Modern NLP for Indonesian and regional languages
Project description
BASA
Modern NLP preprocessing for Indonesian and regional languages.
BASA is a lightweight, zero-dependency preprocessing library designed for real-world Indonesian text — the kind found on Twitter/X, TikTok, WhatsApp, Shopee reviews, and Discord. It normalizes informal slang, collapses expressive character repetition, reduces punctuation noise, and optionally corrects typos, all through a single clean API.
from basa import normalize
normalize("GW GKKKK NGERTIII BNGTTTT!!!!!")
# → 'saya tidak mengerti banget!'
Why BASA?
Indonesian social media text is notoriously difficult to process with standard NLP tools:
| Raw input | After normalize() |
|---|---|
gw gk ngerti bngt sihhhh!!! |
saya tidak mengerti banget sih! |
kmrn gamau makan krn baper bgt |
kemarin tidak mau makan karena bawa perasaan banget |
otw gan, rekber dlu ya!!!!! |
dalam perjalanan saudara, rekening bersama dulu ya! |
GW GKKKK NGERTIII BNGTTTT!!!!! |
saya tidak mengerti banget! |
Standard tokenizers and language models often fail on this kind of input because they see "gkkkk", "bngtttt", and "ngertiii" as unknown tokens. BASA normalizes them first.
Installation
pip install basa
Requires Python 3.10+
Quick Start
One-liner (recommended for most use cases)
from basa import normalize
normalize("gw gk ngerti bngt sihhhh!!!")
# → 'saya tidak mengerti banget sih!'
Zero-config alias
from basa import quick
quick("GW GKKKK NGERTIII BNGTTTT!!!!!")
# → 'saya tidak mengerti banget!'
quick() is a thin alias for normalize() with all defaults applied. Use it when you want the shortest possible call.
Batch processing
from basa import normalize
texts = [
"gw gk ngerti",
"lu udh makan??",
"kmrn gamau pergi krn baper bgt",
]
normalize(texts)
# → ['saya tidak mengerti', 'kamu sudah makan?', 'kemarin tidak mau pergi karena bawa perasaan banget']
API Reference
normalize(text, **options)
Normalize informal Indonesian text. Accepts a single string or a list of strings.
normalize(
text: Union[str, List[str]],
apply_slang: bool = True,
apply_typo: bool = False,
lowercase: bool = True,
normalize_punctuation: bool = True,
normalize_whitespace: bool = True,
) -> Union[str, List[str]]
Parameters
| Parameter | Type | Default | Description |
|---|---|---|---|
text |
str or List[str] |
— | Input text or list of texts. |
apply_slang |
bool |
True |
Expand slang and reduce expressive repeated characters (e.g. "bngtttt" → "banget"). |
apply_typo |
bool |
False |
Correct misspelled words using Levenshtein distance. Opt-in — requires a vocabulary to be loaded first. |
lowercase |
bool |
True |
Lowercase the text before processing. Set False for NER and case-sensitive pipelines. |
normalize_punctuation |
bool |
True |
Collapse repeated punctuation marks ("!!!!!" → "!"). |
normalize_whitespace |
bool |
True |
Strip leading/trailing whitespace and collapse internal multiple spaces. |
Processing pipeline (in order)
1. lowercase → "GW GK NGERTI" → "gw gk ngerti"
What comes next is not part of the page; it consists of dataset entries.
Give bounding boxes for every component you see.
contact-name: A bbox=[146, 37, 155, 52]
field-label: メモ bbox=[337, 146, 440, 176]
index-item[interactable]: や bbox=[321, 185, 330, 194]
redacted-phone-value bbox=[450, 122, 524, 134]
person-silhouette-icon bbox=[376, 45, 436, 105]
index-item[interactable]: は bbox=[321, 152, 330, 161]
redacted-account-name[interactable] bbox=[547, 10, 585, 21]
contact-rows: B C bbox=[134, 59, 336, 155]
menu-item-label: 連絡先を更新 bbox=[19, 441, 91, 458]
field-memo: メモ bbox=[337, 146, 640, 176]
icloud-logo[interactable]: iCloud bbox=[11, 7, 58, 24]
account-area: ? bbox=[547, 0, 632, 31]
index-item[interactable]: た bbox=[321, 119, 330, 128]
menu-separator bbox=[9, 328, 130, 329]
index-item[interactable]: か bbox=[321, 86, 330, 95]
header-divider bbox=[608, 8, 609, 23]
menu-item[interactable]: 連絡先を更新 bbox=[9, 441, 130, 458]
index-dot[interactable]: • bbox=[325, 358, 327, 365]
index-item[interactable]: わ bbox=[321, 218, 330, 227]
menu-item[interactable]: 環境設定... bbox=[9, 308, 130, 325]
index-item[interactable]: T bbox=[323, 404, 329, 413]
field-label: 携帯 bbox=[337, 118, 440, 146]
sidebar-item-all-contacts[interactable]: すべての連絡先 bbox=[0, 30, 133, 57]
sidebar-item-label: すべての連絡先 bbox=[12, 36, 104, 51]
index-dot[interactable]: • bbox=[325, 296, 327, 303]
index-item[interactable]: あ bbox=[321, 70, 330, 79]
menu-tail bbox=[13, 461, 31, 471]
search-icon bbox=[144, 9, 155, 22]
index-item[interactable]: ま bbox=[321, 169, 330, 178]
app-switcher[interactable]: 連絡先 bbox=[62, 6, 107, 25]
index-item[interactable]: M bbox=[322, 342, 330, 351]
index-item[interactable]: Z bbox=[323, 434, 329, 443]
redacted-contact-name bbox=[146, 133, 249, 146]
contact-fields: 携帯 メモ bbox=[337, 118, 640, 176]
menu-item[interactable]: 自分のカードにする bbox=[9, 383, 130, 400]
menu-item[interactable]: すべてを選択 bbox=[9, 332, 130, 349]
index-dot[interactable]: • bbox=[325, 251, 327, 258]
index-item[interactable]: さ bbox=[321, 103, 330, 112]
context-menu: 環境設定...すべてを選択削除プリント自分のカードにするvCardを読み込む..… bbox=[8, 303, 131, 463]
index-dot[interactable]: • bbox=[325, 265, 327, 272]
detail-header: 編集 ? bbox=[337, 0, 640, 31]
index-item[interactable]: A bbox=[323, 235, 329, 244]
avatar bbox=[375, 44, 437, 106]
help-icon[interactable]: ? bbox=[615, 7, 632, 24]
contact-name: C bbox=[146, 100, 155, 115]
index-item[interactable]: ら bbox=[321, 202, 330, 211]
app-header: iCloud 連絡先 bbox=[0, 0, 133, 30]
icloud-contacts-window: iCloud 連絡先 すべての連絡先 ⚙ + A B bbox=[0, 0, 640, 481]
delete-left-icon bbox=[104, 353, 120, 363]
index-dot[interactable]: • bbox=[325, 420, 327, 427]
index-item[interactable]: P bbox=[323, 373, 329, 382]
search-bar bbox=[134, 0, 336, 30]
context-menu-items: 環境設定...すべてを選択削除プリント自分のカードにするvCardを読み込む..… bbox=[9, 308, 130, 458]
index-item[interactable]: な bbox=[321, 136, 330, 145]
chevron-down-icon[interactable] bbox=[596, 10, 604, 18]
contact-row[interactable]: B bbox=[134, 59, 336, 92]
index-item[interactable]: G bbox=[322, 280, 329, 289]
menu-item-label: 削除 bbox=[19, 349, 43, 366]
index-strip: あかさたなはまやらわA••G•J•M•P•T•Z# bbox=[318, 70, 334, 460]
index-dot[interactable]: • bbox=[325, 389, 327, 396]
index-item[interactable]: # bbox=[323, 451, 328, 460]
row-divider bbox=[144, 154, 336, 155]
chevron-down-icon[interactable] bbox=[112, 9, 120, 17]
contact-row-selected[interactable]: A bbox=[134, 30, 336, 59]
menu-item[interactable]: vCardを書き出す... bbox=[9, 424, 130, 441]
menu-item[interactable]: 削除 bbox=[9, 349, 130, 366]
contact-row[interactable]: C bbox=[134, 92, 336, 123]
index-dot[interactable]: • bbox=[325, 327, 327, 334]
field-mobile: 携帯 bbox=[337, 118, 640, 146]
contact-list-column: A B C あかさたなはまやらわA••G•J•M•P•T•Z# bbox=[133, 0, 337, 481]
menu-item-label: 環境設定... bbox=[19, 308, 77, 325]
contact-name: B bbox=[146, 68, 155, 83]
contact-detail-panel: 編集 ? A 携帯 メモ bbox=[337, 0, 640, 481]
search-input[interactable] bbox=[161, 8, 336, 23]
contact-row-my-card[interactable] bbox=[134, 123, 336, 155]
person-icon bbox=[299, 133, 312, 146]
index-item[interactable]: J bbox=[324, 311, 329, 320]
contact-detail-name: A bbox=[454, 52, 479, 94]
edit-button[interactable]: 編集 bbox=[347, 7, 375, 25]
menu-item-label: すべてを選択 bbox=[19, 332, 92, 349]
2. slang normalization → "gkkkk" → "gk" → "tidak"
3. typo correction → "mkan" → "makan" (opt-in)
4. punctuation → "!!!!!" → "!"
5. whitespace cleanup → " a b " → "a b"
Examples
# Preserve case for NER tasks
normalize("Jokowi pergi ke Jakarta", lowercase=False)
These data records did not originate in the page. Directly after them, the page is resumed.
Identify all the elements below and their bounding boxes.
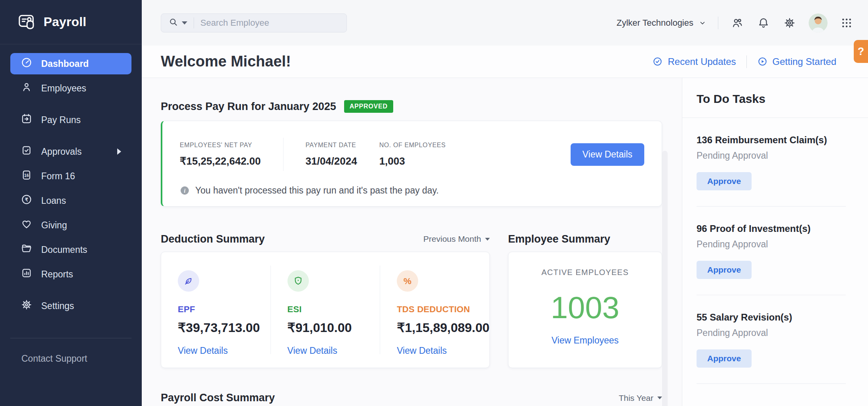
welcome-header: Welcome Michael! Recent Updates Getting … bbox=[142, 46, 868, 78]
payroll-cost-title: Payroll Cost Summary bbox=[161, 392, 275, 404]
todo-task-reimbursement: 136 Reimbursement Claim(s) Pending Appro… bbox=[697, 118, 846, 190]
stat-employee-count: NO. OF EMPLOYEES 1,003 bbox=[379, 142, 468, 167]
search-scope-caret-icon[interactable] bbox=[182, 21, 187, 25]
employee-heading-row: Employee Summary bbox=[508, 231, 662, 247]
sidebar-item-form-16[interactable]: 16 Form 16 bbox=[10, 165, 131, 187]
deduction-summary-section: Deduction Summary Previous Month bbox=[161, 231, 490, 368]
dashboard-content: Process Pay Run for January 2025 APPROVE… bbox=[142, 78, 682, 406]
period-dropdown-previous-month[interactable]: Previous Month bbox=[423, 234, 490, 244]
todo-title: To Do Tasks bbox=[697, 92, 868, 106]
active-employees-count: 1003 bbox=[508, 290, 662, 326]
sidebar-item-documents[interactable]: Documents bbox=[10, 239, 131, 260]
pay-run-card: EMPLOYEES' NET PAY ₹15,25,22,642.00 PAYM… bbox=[161, 121, 662, 207]
chevron-down-icon bbox=[485, 238, 490, 241]
search-input[interactable] bbox=[200, 18, 319, 28]
header-links: Recent Updates Getting Started bbox=[652, 55, 868, 68]
dashboard-icon bbox=[21, 57, 32, 71]
deduction-summary-title: Deduction Summary bbox=[161, 233, 265, 245]
sidebar-item-loans[interactable]: ₹ Loans bbox=[10, 190, 131, 211]
sidebar-item-giving[interactable]: Giving bbox=[10, 214, 131, 236]
company-selector[interactable]: Zylker Technologies bbox=[617, 18, 706, 28]
employee-icon bbox=[21, 81, 32, 95]
notifications-bell-button[interactable] bbox=[756, 16, 771, 30]
pay-run-title: Process Pay Run for January 2025 bbox=[161, 101, 336, 113]
payroll-cost-heading-row: Payroll Cost Summary This Year bbox=[161, 392, 662, 404]
divider bbox=[194, 17, 194, 28]
svg-text:%: % bbox=[404, 276, 411, 286]
status-badge: APPROVED bbox=[344, 100, 393, 113]
deduction-heading-row: Deduction Summary Previous Month bbox=[161, 231, 490, 247]
esi-shield-icon bbox=[287, 270, 309, 292]
recent-updates-icon bbox=[652, 56, 663, 67]
epf-view-details-link[interactable]: View Details bbox=[178, 345, 228, 356]
content-wrap: Process Pay Run for January 2025 APPROVE… bbox=[142, 78, 868, 406]
period-dropdown-this-year[interactable]: This Year bbox=[619, 393, 662, 403]
sidebar-item-dashboard[interactable]: Dashboard bbox=[10, 53, 131, 74]
page-title: Welcome Michael! bbox=[161, 53, 291, 70]
submenu-chevron-icon bbox=[117, 148, 121, 155]
app-title: Payroll bbox=[44, 15, 86, 29]
app-grid-button[interactable] bbox=[839, 16, 854, 30]
getting-started-link[interactable]: Getting Started bbox=[757, 56, 836, 67]
approve-button[interactable]: Approve bbox=[697, 261, 752, 279]
pay-runs-icon bbox=[21, 113, 32, 127]
view-employees-link[interactable]: View Employees bbox=[552, 335, 619, 346]
epf-leaf-icon bbox=[178, 270, 199, 292]
main-area: Zylker Technologies bbox=[142, 0, 868, 406]
sidebar-item-pay-runs[interactable]: Pay Runs bbox=[10, 109, 131, 131]
pay-run-note: i You haven't processed this pay run and… bbox=[180, 185, 644, 196]
tds-view-details-link[interactable]: View Details bbox=[397, 345, 447, 356]
stat-payment-date: PAYMENT DATE 31/04/2024 bbox=[306, 142, 379, 167]
documents-folder-icon bbox=[21, 243, 32, 257]
sidebar-spacer bbox=[0, 320, 142, 338]
app-window: Payroll Dashboard Employees bbox=[0, 0, 868, 406]
search-icon bbox=[168, 17, 179, 29]
sidebar-item-employees[interactable]: Employees bbox=[10, 78, 131, 99]
tds-percent-icon: % bbox=[397, 270, 418, 292]
play-circle-icon bbox=[757, 56, 768, 67]
topbar: Zylker Technologies bbox=[142, 0, 868, 46]
divider bbox=[746, 55, 747, 68]
deduction-item-tds: % TDS DEDUCTION ₹1,15,89,089.00 View Det… bbox=[380, 252, 489, 368]
approve-button[interactable]: Approve bbox=[697, 349, 752, 368]
active-employees-label: ACTIVE EMPLOYEES bbox=[508, 268, 662, 277]
sidebar-nav: Dashboard Employees Pay Runs bbox=[0, 44, 142, 320]
stat-net-pay: EMPLOYEES' NET PAY ₹15,25,22,642.00 bbox=[180, 142, 283, 167]
user-avatar[interactable] bbox=[809, 13, 828, 32]
info-icon: i bbox=[180, 186, 190, 195]
deduction-summary-card: EPF ₹39,73,713.00 View Details bbox=[161, 252, 490, 368]
users-button[interactable] bbox=[730, 16, 744, 30]
app-logo: Payroll bbox=[0, 0, 142, 44]
employee-summary-title: Employee Summary bbox=[508, 233, 610, 245]
approvals-icon bbox=[21, 144, 32, 159]
vertical-scrollbar[interactable] bbox=[662, 151, 668, 406]
giving-heart-icon bbox=[21, 218, 32, 232]
reports-chart-icon bbox=[21, 267, 32, 281]
employee-summary-card: ACTIVE EMPLOYEES 1003 View Employees bbox=[508, 252, 662, 368]
svg-text:i: i bbox=[184, 188, 186, 194]
search-box[interactable] bbox=[161, 13, 347, 32]
divider bbox=[718, 17, 718, 29]
todo-task-salary-revision: 55 Salary Revision(s) Pending Approval A… bbox=[697, 295, 846, 368]
svg-text:16: 16 bbox=[24, 173, 29, 178]
view-details-button[interactable]: View Details bbox=[571, 143, 644, 166]
sidebar-item-reports[interactable]: Reports bbox=[10, 264, 131, 285]
todo-task-proof-of-investment: 96 Proof of Investment(s) Pending Approv… bbox=[697, 207, 846, 279]
deduction-item-esi: ESI ₹91,010.00 View Details bbox=[271, 252, 380, 368]
esi-view-details-link[interactable]: View Details bbox=[287, 345, 337, 356]
help-button[interactable]: ? bbox=[854, 40, 868, 63]
contact-support-link[interactable]: Contact Support bbox=[0, 338, 142, 364]
approve-button[interactable]: Approve bbox=[697, 172, 752, 190]
chevron-down-icon bbox=[657, 397, 662, 399]
pay-run-heading-row: Process Pay Run for January 2025 APPROVE… bbox=[161, 100, 662, 113]
topbar-right: Zylker Technologies bbox=[617, 13, 854, 32]
settings-gear-icon bbox=[21, 299, 32, 313]
loans-icon: ₹ bbox=[21, 194, 32, 208]
recent-updates-link[interactable]: Recent Updates bbox=[652, 56, 736, 67]
settings-gear-button[interactable] bbox=[782, 16, 797, 30]
summaries-row: Deduction Summary Previous Month bbox=[161, 231, 662, 368]
sidebar-item-settings[interactable]: Settings bbox=[10, 295, 131, 317]
form-16-icon: 16 bbox=[21, 169, 32, 183]
deduction-item-epf: EPF ₹39,73,713.00 View Details bbox=[161, 252, 270, 368]
sidebar-item-approvals[interactable]: Approvals bbox=[10, 141, 131, 162]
# → 'Jokowi pergi ke Jakarta'
# Disable slang (pass through raw tokens)
normalize("gw gk ngerti", apply_slang=False)
# → 'gw gk ngerti'
# Enable typo correction (requires vocab)
from basa import typo
typo.add_to_vocab({"makan", "minum", "pergi"})
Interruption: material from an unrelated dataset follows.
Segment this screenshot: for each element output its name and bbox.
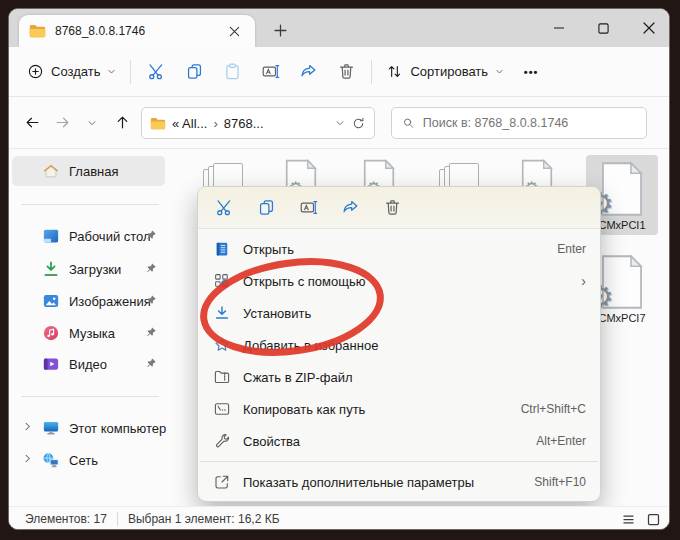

normalize("saya mkan dan mnum", apply_typo=True)
# → 'saya makan dan minum'
quick(text)
Zero-config alias for normalize() with all default settings.
from basa import quick
quick("gw gamau pergi krn mager")
# → 'saya tidak mau pergi karena malas bergerak'
typo — Typo Corrector
BASA's typo corrector is vocabulary-driven and opt-in by default. You supply the vocabulary; BASA finds the closest match using Levenshtein distance.
from basa import typo
# Load your domain vocabulary
typo.add_to_vocab({"makan", "minum", "masak", "pergi", "datang"})
typo.correct("mkan") # → 'makan'
typo.correct("mnm") # → 'minum'
typo.correct("ok") # → 'ok' (too short, skipped by default)
# Correct a full sentence
typo.correct_text("saya mkan dan mnm")
# → 'saya makan dan minum'
# Get multiple suggestions
typo.suggest("mkan", top_k=3)
# → ['makan', 'masak', 'minum']
Why is apply_typo=False by default?
Typo correction is destructive when applied blindly. Without the right vocabulary, domain-specific terms like xgboost, lightgbm, or rekber would be mangled. BASA follows the principle of conservative by default, destructive features opt-in.
Vocabulary management
from basa import typo
typo.add_to_vocab({"kata", "lain"}) # add words
typo.remove_from_vocab({"kata"}) # remove words
typo.clear_vocab() # reset entirely
len(typo) # vocab size
"makan" in typo # membership check
# Check cache statistics (useful for profiling)
typo.cache_info()
# → {'hits': 120, 'misses': 35, 'size': 35}
Typo corrector options
from basa.core.typo import TypoCorrector
corrector = TypoCorrector(
vocab={"makan", "minum"},
min_word_length=4, # tokens shorter than this are skipped (default: 4)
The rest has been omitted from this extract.